When an organization’s activities remain of purely local concern and are not marked by conflict, journalists and social media influencers have little motivation to build narratives about them. However, when there is open conflict they will comment, trying first to make it a variation on an already familiar narrative. Only as a last resort will they construct a new narrative with customized good guys and bad guys affecting a new threat or disruption. Their stock of existing narratives inevitably reflects the political biases of their professional peers and their particular audiences. That’s how they decide who is good and who is bad.
When the activities of an organization attract the attention of the story spinners, it usually activates support or opposition from large numbers of the public who have already taken sides on the stock narrative to which the activity is being linked. Thus a 20 hectare construction project can elicit opposition from biodiversity proponents and a 20 hectare installation of solar panels can elicit support from climate change activists.
The Stakeholder 360 involves interviews with all those who have an interest in the activity and elicits their version of the story. This is strategically valuable for the organization because it shows what changes to the activity would increase or decrease support (i.e., the social licence) and what coalitions have formed, or could form in the future.
Experts
Experts are recognized by their peers as having acquired advanced knowledge in a particular area. When Robert Boutilier studied public opinion on the public policy of testing automobiles for polluting emissions in the Canadian province of British Columbia, auto mechanics were found to be influential experts. Many auto mechanics had begun telling their customers that the tests were being performed too frequently to have any beneficial effect on emissions. The government reduced the frequency of testing to avoid diffusion among the general public of the emerging narrative that the tests were a useless cash grab. Fortunately for the government, by learning the views of opinion leaders they avoided a politically damaging public debate before it had a chance to gain much attention.
Organization leaders
This may be the most important category because it includes government bodies and most of the local stakeholders.
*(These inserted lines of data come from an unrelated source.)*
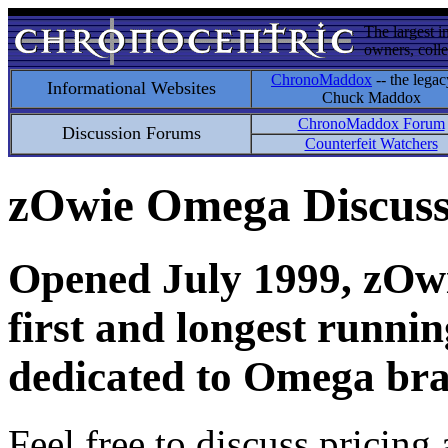
The largest i
owners, colle
ChronoMaddox
-- the legac
Informational Websites
Chuck Maddox
ChronoMaddox Forum
Discussion Forums
Counterfeit Watchers
zOwie Omega Discus
Opened July 1999, zOwie
first and longest runni
dedicated to Omega bra
Feel free to discuss pricing 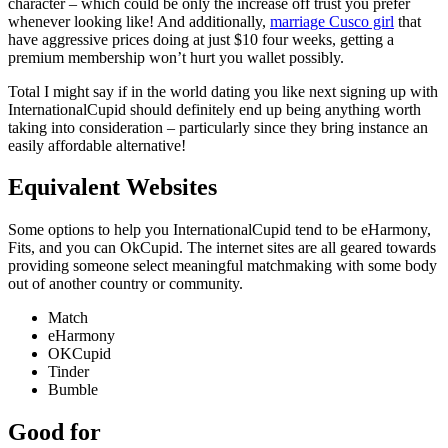
character – which could be only the increase off trust you prefer
whenever looking like! And additionally,
marriage Cusco girl
that
have aggressive prices doing at just $10 four weeks, getting a
premium membership won’t hurt you wallet possibly.
Total I might say if in the world dating you like next signing up with
InternationalCupid should definitely end up being anything worth
taking into consideration – particularly since they bring instance an
easily affordable alternative!
Equivalent Websites
Some options to help you InternationalCupid tend to be eHarmony,
Fits, and you can OkCupid. The internet sites are all geared towards
providing someone select meaningful matchmaking with some body
out of another country or community.
Match
eHarmony
OKCupid
Tinder
Bumble
Good for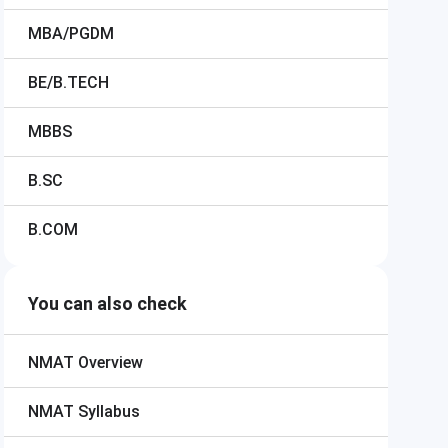
MBA/PGDM
BE/B.TECH
MBBS
B.SC
B.COM
You can also check
NMAT
Overview
NMAT
Syllabus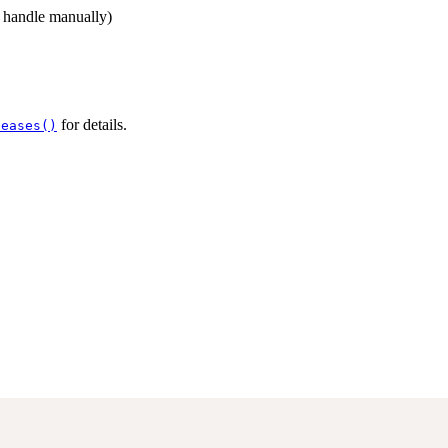
d handle manually)
for details.
leases()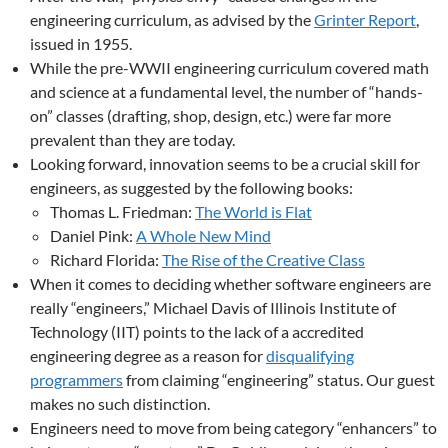
engineering curriculum, as advised by the
Grinter Report
,
issued in 1955.
While the pre-WWII engineering curriculum covered math
and science at a fundamental level, the number of “hands-
on” classes (drafting, shop, design, etc.) were far more
prevalent than they are today.
Looking forward, innovation seems to be a crucial skill for
engineers, as suggested by the following books:
Thomas L. Friedman:
The World is Flat
Daniel Pink:
A Whole New Mind
Richard Florida:
The Rise of the Creative Class
When it comes to deciding whether software engineers are
really “engineers,” Michael Davis of Illinois Institute of
Technology (IIT) points to the lack of a accredited
engineering degree as a reason for
disqualifying
programmers
from claiming “engineering” status. Our guest
makes no such distinction.
Engineers need to move from being category “enhancers” to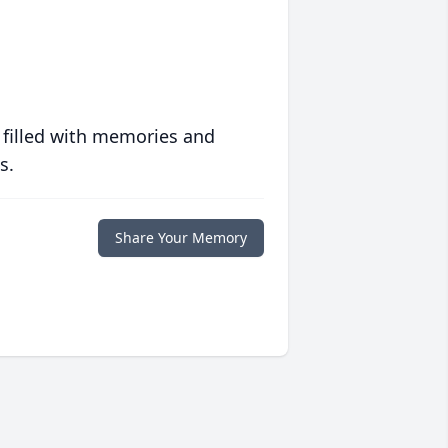
 filled with memories and
s.
Share Your Memory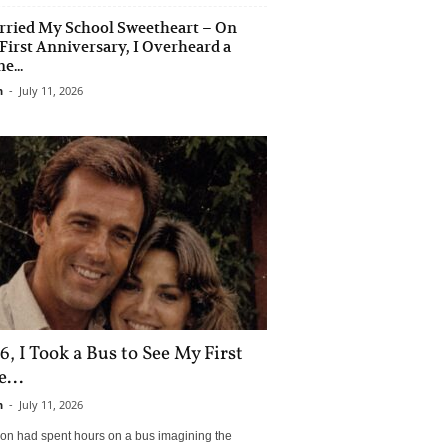
rried My School Sweetheart – On
First Anniversary, I Overheard a
e...
n
-
July 11, 2026
6, I Took a Bus to See My First
...
n
-
July 11, 2026
son had spent hours on a bus imagining the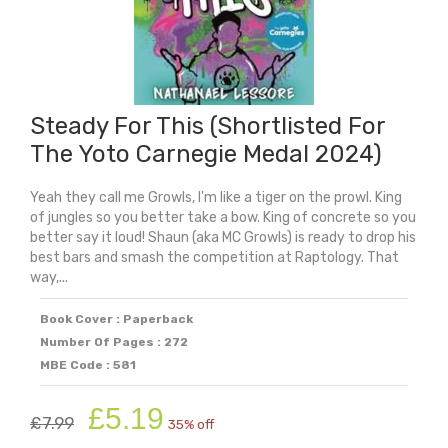
Steady For This (Shortlisted For
The Yoto Carnegie Medal 2024)
Yeah they call me Growls, I'm like a tiger on the prowl. King
of jungles so you better take a bow. King of concrete so you
better say it loud! Shaun (aka MC Growls) is ready to drop his
best bars and smash the competition at Raptology. That
way,...
Book Cover : Paperback
Number Of Pages : 272
MBE Code : 581
Original
Current
£
5.19
£
7.99
35% off
price
price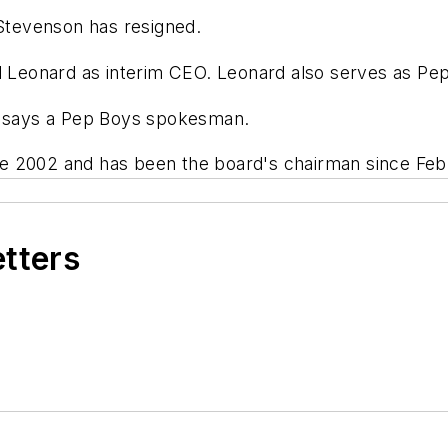
tevenson has resigned.
ll Leonard as interim CEO. Leonard also serves as Pe
8, says a Pep Boys spokesman.
e 2002 and has been the board's chairman since Feb
etters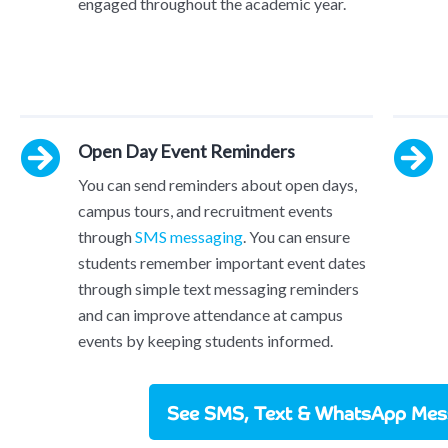
engaged throughout the academic year.
Open Day Event Reminders
You can send reminders about open days,
campus tours, and recruitment events
through
SMS messaging
. You can ensure
students remember important event dates
through simple text messaging reminders
and can improve attendance at campus
events by keeping students informed.
See SMS, Text & WhatsApp Mess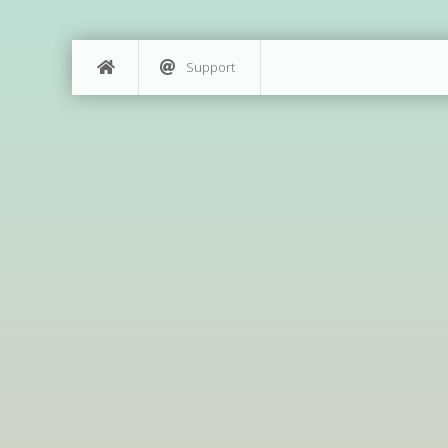
Support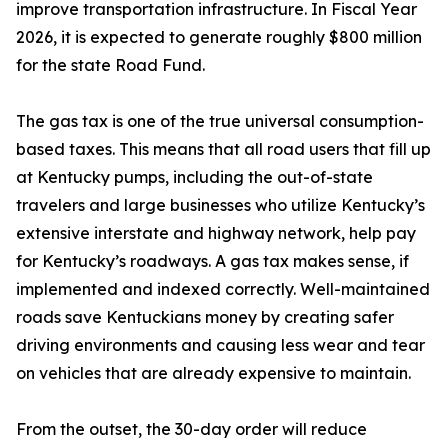
improve transportation infrastructure. In Fiscal Year
2026, it is expected to generate roughly $800 million
for the state Road Fund.
The gas tax is one of the true universal consumption-
based taxes. This means that all road users that fill up
at Kentucky pumps, including the out-of-state
travelers and large businesses who utilize Kentucky’s
extensive interstate and highway network, help pay
for Kentucky’s roadways. A gas tax makes sense, if
implemented and indexed correctly. Well-maintained
roads save Kentuckians money by creating safer
driving environments and causing less wear and tear
on vehicles that are already expensive to maintain.
From the outset, the 30-day order will reduce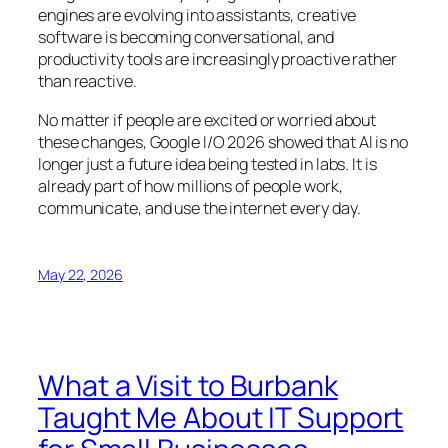
engines are evolving into assistants, creative
software is becoming conversational, and
productivity tools are increasingly proactive rather
than reactive.
No matter if people are excited or worried about
these changes, Google I/O 2026 showed that AI is no
longer just a future idea being tested in labs. It is
already part of how millions of people work,
communicate, and use the internet every day.
May 22, 2026
What a Visit to Burbank
Taught Me About IT Support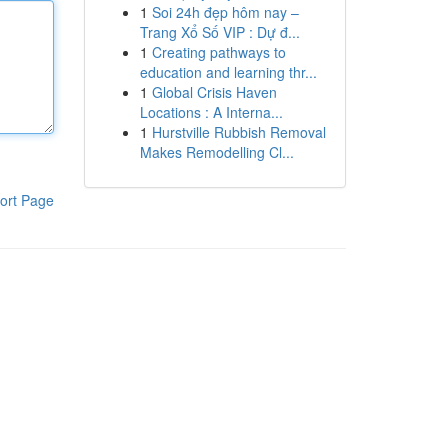
1
Soi 24h đẹp hôm nay –
Trang Xổ Số VIP : Dự đ...
1
Creating pathways to
education and learning thr...
1
Global Crisis Haven
Locations : A Interna...
1
Hurstville Rubbish Removal
Makes Remodelling Cl...
ort Page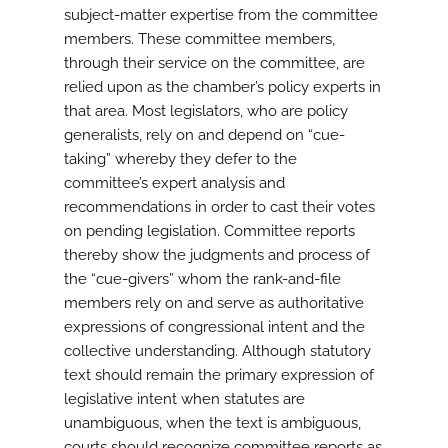
subject-matter expertise from the committee
members. These committee members,
through their service on the committee, are
relied upon as the chamber’s policy experts in
that area. Most legislators, who are policy
generalists, rely on and depend on “cue-
taking” whereby they defer to the
committee’s expert analysis and
recommendations in order to cast their votes
on pending legislation. Committee reports
thereby show the judgments and process of
the “cue-givers” whom the rank-and-file
members rely on and serve as authoritative
expressions of congressional intent and the
collective understanding. Although statutory
text should remain the primary expression of
legislative intent when statutes are
unambiguous, when the text is ambiguous,
courts should recognize committee reports as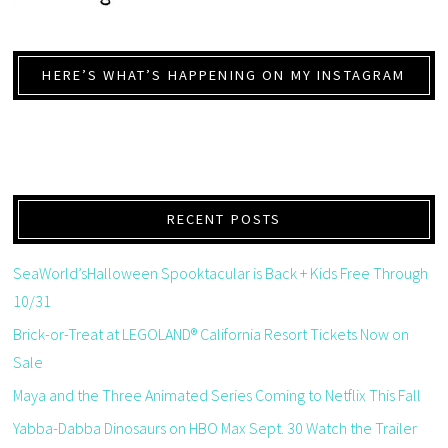
HERE’S WHAT’S HAPPENING ON MY INSTAGRAM
RECENT POSTS
SeaWorld’sHalloween Spooktacular is Back + Kids Free Through
10/31
Brick-or-Treat at LEGOLAND® California Resort Tickets Now on
Sale
Maya and the Three Animated Series Coming to Netflix This Fall
Yabba-Dabba Dinosaurs on HBO Max Sept. 30 Watch the Trailer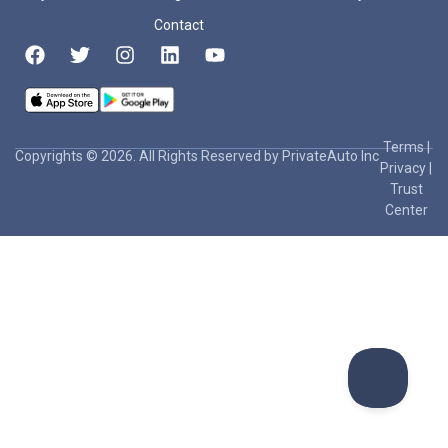
Contact
Terms
|
Copyrights © 2026. All Rights Reserved by PrivateAuto Inc
Privacy
|
Trust
Center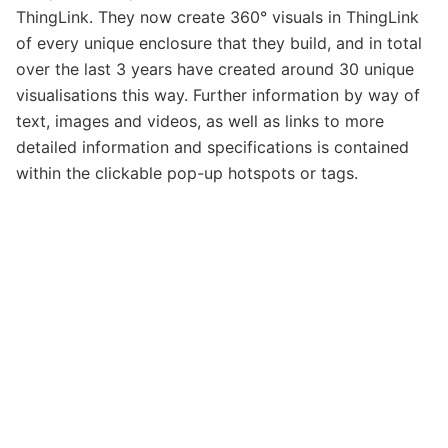
ThingLink. They now create 360° visuals in ThingLink
of every unique enclosure that they build, and in total
over the last 3 years have created around 30 unique
visualisations this way. Further information by way of
text, images and videos, as well as links to more
detailed information and specifications is contained
within the clickable pop-up hotspots or tags.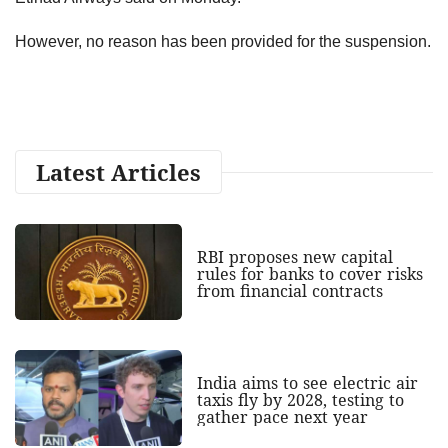
However, no reason has been provided for the suspension.
Latest Articles
RBI proposes new capital
rules for banks to cover risks
from financial contracts
India aims to see electric air
taxis fly by 2028, testing to
gather pace next year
Leaders of organizations and groups are also opinion leaders. In most organizations there is an executive group that develops a response to new policies or changes in activities that affect the organization. The leaders then communicate their position throughout the organization, usually in the format of a policy narrative. This is the top-down aspect of leadership. Where the organization’s leadership is elected, or emerges from popular alliances, the leaders must be responsive to shifts in preferences among the rank and file. Otherwise, they are replaced. This is the bottom-up aspect of leadership.
As a result of both top-down and bottom-up dynamics, the organization’s spokespersons can articulate either what the membership’s views will soon be, or what their views are shifting towards already. Moreover, they also tend to receive more attention from the media, which give them far more socio-political influence than randomly selected members of the public at large.
Groups usually have more socio-political influence than individuals
The Stakeholder 360® focuses on the group level. People have more socio-political impact when they work in groups. A spokesperson for a group represents the views of many individuals, while each individual taken separately, speaks only for themselves.
The groups do not necessarily have to be formal organizations. For example, in a study in Papua New Guinea, we treated clans as stakeholder groups and interviewed the elders as the representatives of the clans.